Note 20: On reconnaît dans ce passage plusieurs imitations de la Bible et de Lucain: dans la Bible, c'est la prophétesse d'Endor, et dans l'autre la magicienne Erietho.

Note 21: Les pierres auront des voix, dit Isaïe dans l'Écriture. A. M.

En achevant ces paroles elle quitta l'appartement, et Front-de-Boeuf put entendre le bruit que fit la clef dans la serrure, lorsque la vieille ferma la porte à double tour, ôtant ainsi au baron toute chance de se sauver. En proie au plus grand désespoir, il appela à grands cris ses serviteurs et ses compagnons. Étienne et Saint-Maur! Clément et Gilles! serai-je consumé par les flammes sans être secouru? À l'aide! au secours! Brian de Bois-Guilbert! vaillant de Bracy! c'est Front-de-Boeuf qui vous appelle! c'est votre maître, traîtres d'écuyers! c'est votre allié, c'est votre frère d'armes, chevaliers parjures et sans foi! Que toutes les malédictions dues aux traîtres tombent sur vos têtes de mécréans! Me laisserez-vous ainsi périr misérablement? Ils ne m'entendent point; ils ne peuvent m'entendre; ma voix est suspendue au milieu des clameurs des combattans. La fumée devient à chaque instant plus épaisse; le feu perce à travers le plancher. Oh! que ne puis-je aspirer un peu de l'air pur du ciel, dussé-je être anéanti l'instant d'après!» Puis, dans le délire le plus complet du désespoir, le malheureux commença tantôt à joindre ses cris à ceux des combattans, tantôt à vomir des imprécations contre lui, contre le genre humain et contre le ciel même. «La flamme brille à travers les nuages de fumée, s'écria-t-il: le démon marche contre moi sous la bannière de son propre élément. Loin d'ici, esprit immonde! je ne vais pas avec toi sans mes camarades; tout, tout est à toi, tout ce qui compose la garnison de ce château. Crois-tu que Front-de-Boeuf soit seul qui doive partir? non; le mécréant templier, le libertin de Bracy, Ulrique, l'infâme, la sanguinaire Ulrique, les hommes qui m'ont poussé à de telles entreprises, les chiens de Saxons et les maudits juifs qui sont mes prisonniers, tous, tous doivent m'accompagner; la plus belle troupe qui soit jamais partie pour les enfers! Ha, ha, ha! en poussant de grands éclats de rire qui firent retentir les voûtes de l'appartement. Qui est-ce qui rit là-bas?» cria Front-de-Boeuf d'une voix altérée, car le bruit et le fracas de la bataille n'empêchaient pas les échos de renvoyer à son oreille le bruit de ses propres éclats de rire. «Qui est-ce qui a ri là-bas? répéta-t-il; est-ce toi, Ulrique? parle, sorcière, et je te pardonne; car toi seule ou Satan lui-même étiez capables de rire dans un pareil moment. En arrière! hors d'ici! retire-toi!...»

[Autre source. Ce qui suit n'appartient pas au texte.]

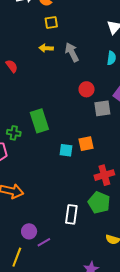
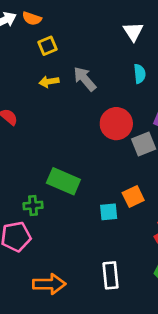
red circle: (87, 89) -> (116, 124), size x1.5
green rectangle: (39, 121) -> (63, 181), turned -35
white rectangle: (71, 214) -> (111, 275), moved

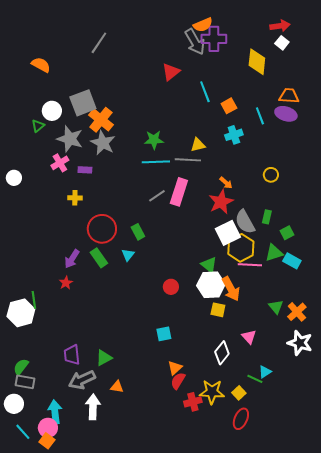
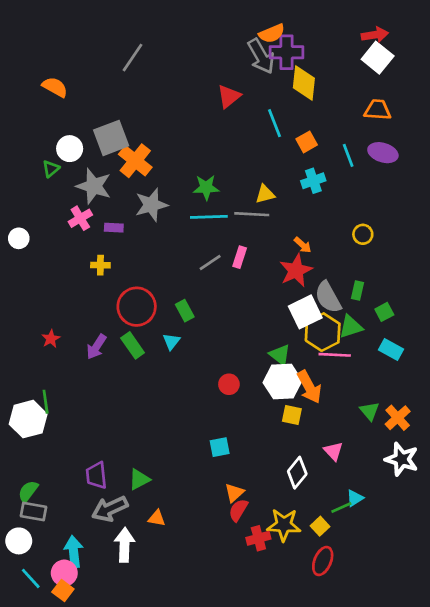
white square: (282, 43) -> (378, 58), size x1.6
yellow diamond: (257, 62) -> (304, 83), moved
orange trapezoid: (289, 96) -> (378, 110), moved
gray star: (103, 143) -> (151, 205), moved, turned 30
pink rectangle: (179, 192) -> (240, 257), size x0.6
green triangle: (274, 253) -> (351, 327), moved
red star: (66, 283) -> (51, 339), moved
green line: (255, 379) -> (341, 507), turned -49

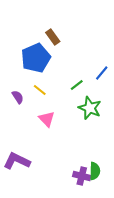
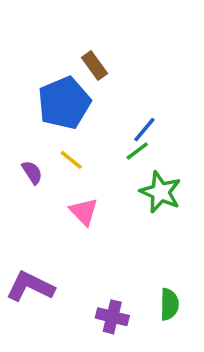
blue line: (102, 73) -> (144, 130), moved
purple cross: (82, 176) -> (112, 317), moved

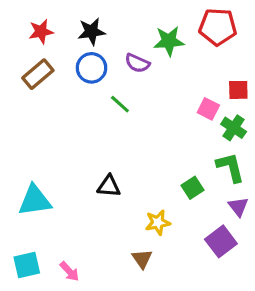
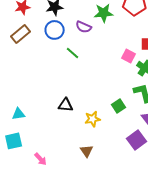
cyan triangle: (35, 200) -> (19, 114), size x0.6
yellow star: (158, 222) -> (93, 119), moved
cyan square: (27, 265) -> (14, 141), moved

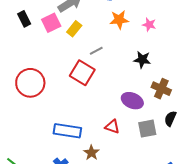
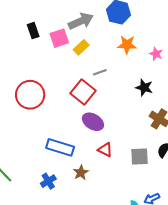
purple ellipse: (132, 101) -> (93, 122), moved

Mais ce serait une impiété que de continuer plus long-temps le tableau du lit de mort du blasphémateur et du parricide.

CHAPITRE XXXI.

«Encore une fois, mes chers amis, montons à la brèche, ou bien refermons-la avec les cadavres de nos braves... Et vous, valeureux chevaliers, véritables enfans d'Albion, montrez-nous ici de quelle manière vous avez été nourris. Jurons que vous emploierez votre force et votre courage d'une façon digne de vous.»

SHAKSPEARE. _Le roi Henri V_.

Quoique Cedric ne comptât pas beaucoup sur le message d'Ulrique, cependant il ne manqua pas d'en faire part au chevalier noir et à Locksley, qui furent enchantés d'apprendre qu'ils avaient dans la place un ami qui pourrait au besoin leur en faciliter l'entrée: aussi convinrent-ils facilement avec le Saxon qu'il n'y avait qu'un assaut, sous quelques désavantages qu'il se présentât, qui pût les mettre à même de délivrer leurs prisonniers des mains du cruel Front-de-Boeuf, et qu'il fallait par conséquent le tenter.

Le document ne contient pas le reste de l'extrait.